Intestinal epithelial restitution and the migratory phenotype appear regulated by the extracellular matrix. Since integrin-associated adhesion to matrix triggers tyrosine kinase activity, we hypothesized that matrix-specific tyrosine kinase signals might modulate the intestinal epithelial migratory phenotype, particularly via focal adhesion kinase. Caco-2 cells were seeded at two densities on collagen I, laminin, fibronectin, and tissue culture plastic. Four days later the first cells were confluent, whereas the second cells were not contact inhibited and expressed migratory lamellipodia. Cells were fractionated into membrane/cytoskeletal and cytosolic fractions. Cytoskeletal tyrosine kinase activity in static cells was matrix dependent and, unlike cytoscolic tyrosine kinase, correlated with adhesion, highest on collagen and lowest on plastic. Migrating cells exhibited matrix-dependent increases in cystosolic tyrosine kinase activity. Cytosolic changes in tyrosine kinase activity in motile cells exceeded membrane/cytoskeletal changes. However, matrix-dependent variations in increase in cytosolic tyrosine kinase activity correlated inversely with changes in cytoskeletal tyrosine kinase activity, suggesting cytoskeletal tyrosine kinase translocation to the cytosol during motility. Indeed cytoskeletal focal adhesion kinase activity decreased during migration on collagen. Tyrosine kinase inhibition by genistein both inhibited migration and stimulated expression of brush-border enzymes downregulated during motility. Although enterocyte-matrix interactions alter both cytosolic and cytoskeletal tyrosine kinase activity, matrix-dependent cytoskeletal events are likely to regulate adhesion and differentiation in static cells. Loss of matrix-dependent cytoskeletal tyrosine kinase signals such as focal adhesion kinase during restitution may trigger a phenotypic switch to the "dedifferentiated" migrating intestinal epithelial phenotype.

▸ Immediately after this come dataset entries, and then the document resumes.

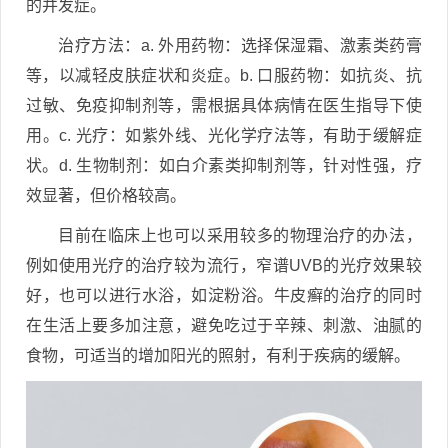
的并发症。
治疗方法：a. 外用药物：选择保湿霜、激素类药膏
等，以减轻皮肤症状和炎症。b. 口服药物：如抗炎、抗
过敏、免疫抑制剂等，需根据具体病情在医生指导下使
用。c. 光疗：如紫外线、光化学疗法等，有助于缓解症
状。d. 生物制剂：如白介素类抑制剂等，针对性强，疗
效显著，但价格较高。
目前在临床上也可以采用较多的物理治疗的办法，
例如使用光疗的治疗较为流行，窄谱UVB的光疗效果较
好，也可以进行水浴，如淀粉浴。牛皮癣的治疗的同时
在生活上要多加注意，避免吃过于辛辣、刺激、油腻的
食物，可适当的增加阳光的照射，有利于疾病的缓解。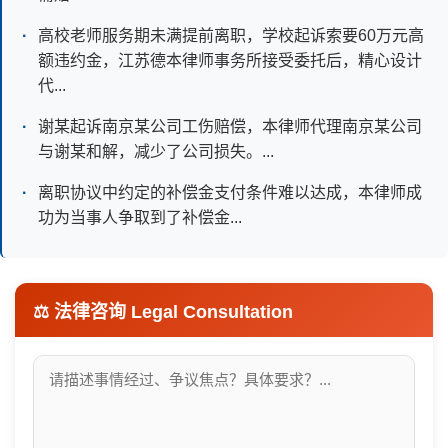
高校老师服务期未满提前离职，学校起诉索要60万元高
额违约金，江苏德本律师事务所接受委托后，精心设计
代...
谢某起诉南京某公司工伤赔偿，本律师代理南京某公司
与谢某和解，减少了公司损失。...
离职协议中约定的补偿金支付条件难以达成，本律师成
功为当事人争取到了补偿金...
⚖️ 法律咨询
Legal Consultation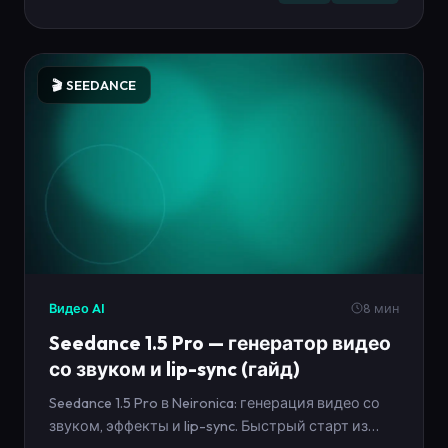
🎬 SEEDANCE
Видео AI
8 мин
Seedance 1.5 Pro — генератор видео
со звуком и lip-sync (гайд)
Seedance 1.5 Pro в Neironica: генерация видео со
звуком, эффекты и lip-sync. Быстрый старт из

肠上皮修复和迁移表型似乎受细胞外基质调控。由于整合素相关的与基质的黏附会触发酪氨酸激酶活性,我们推测基质特异性酪氨酸激酶信号可能调节肠上皮迁移表型,尤其是通过粘着斑激酶。将Caco-2细胞以两种密度接种在I型胶原、层粘连蛋白、纤连蛋白和组织培养塑料上。四天后,第一批细胞汇合,而第二批细胞未受接触抑制并表达迁移性板状伪足。细胞被分离成膜/细胞骨架和胞质部分。静态细胞中的细胞骨架酪氨酸激酶活性依赖于基质,与胞质酪氨酸激酶不同,它与黏附相关,在胶原上最高,在塑料上最低。迁移细胞的胞质酪氨酸激酶活性呈现出基质依赖性增加。运动细胞中酪氨酸激酶活性的胞质变化超过了膜/细胞骨架的变化。然而,胞质酪氨酸激酶活性增加的基质依赖性变化与细胞骨架酪氨酸激酶活性的变化呈负相关,这表明在运动过程中细胞骨架酪氨酸激酶向胞质转移。事实上,在胶原上迁移时,细胞骨架粘着斑激酶活性降低。染料木黄酮对酪氨酸激酶的抑制既抑制了迁移,又刺激了运动过程中下调的刷状缘酶的表达。尽管肠上皮细胞与基质的相互作用改变了胞质和细胞骨架酪氨酸激酶活性,但基质依赖性的细胞骨架事件可能在静态细胞中调节黏附和分化。在修复过程中,如粘着斑激酶等基质依赖性细胞骨架酪氨酸激酶信号的丧失可能触发向“去分化”的迁移性肠上皮表型的转变。